Even Mr. Stoltenberg warned that Europe would remain dependent on the United States and its nuclear umbrella, and that if the United States continued to deny military aid to Ukraine, other NATO countries would be unable to pick up the slack.
But the prospect of reduced American involvement in NATO as the United States turns to other challenges from China or the Middle East focused minds.
“We have to achieve more” in Europe, German Defense Minister Boris Pistorius said at the conference. But when asked whether his country's military spending should be closer to 4 percent of Germany's economic output, he was hesitant to commit to it, as this is the first year in decades that Berlin has met NATO's 2 percent military target will be issued.

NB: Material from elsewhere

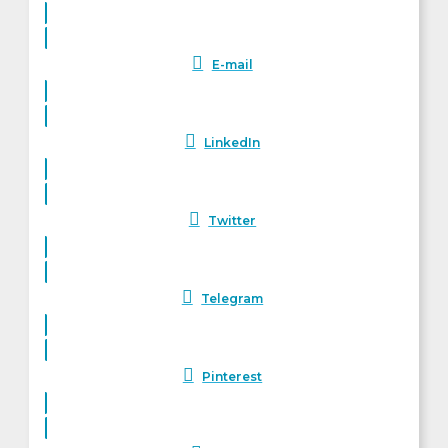
E-mail
LinkedIn
Twitter
Telegram
Pinterest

“Maybe we’ll get to 3 percent or maybe even 3.5 percent,” he finally said. “It depends on what is happening in the world.” When his boss, Mr. Scholz, took the stage, he said that “Europeans need to do much more for our security, now and in the future,” but he refrained details away. He said he was “urgently” lobbying other European capitals to increase military spending.
But the fundamental discrepancy was still evident: when Europeans thought Russia was integrating into European institutions, they stopped planning and spending for fear they might be wrong. And when Russia's attitude changed, their reaction was understated.
“These are 30 years of underinvestment coming home,” said François Heisbourg, a French defense analyst, who called them “les trente paresseuses” — the 30 lazy years of post-Cold War peace dividends, as opposed to the 30 glorious years that were followed by World War II.
Kaja Kallas, the prime minister of Estonia, said Europe must strengthen its defenses “because what really provokes an attacker is weakness.” Then Mr. Putin could risk attacking a country like hers to split NATO. “But if we do more to defend ourselves, it will be a deterrent. The people around Putin would say that you can't win. Don’t take this in.”
It is important for Europeans to remember that this hot war in Ukraine is close and could spread quickly, Ms. Kallas said. “So when you think you're far away, you're not far away. It can happen very, very quickly.”
Dmytro Kuleba, the foreign minister of embattled Ukraine, was more explicit. “I think our friends and partners have been late to bring their own defense industry to life,” he said. “And we will pay with our lives throughout 2024 to give your defense industry time to ramp up production.”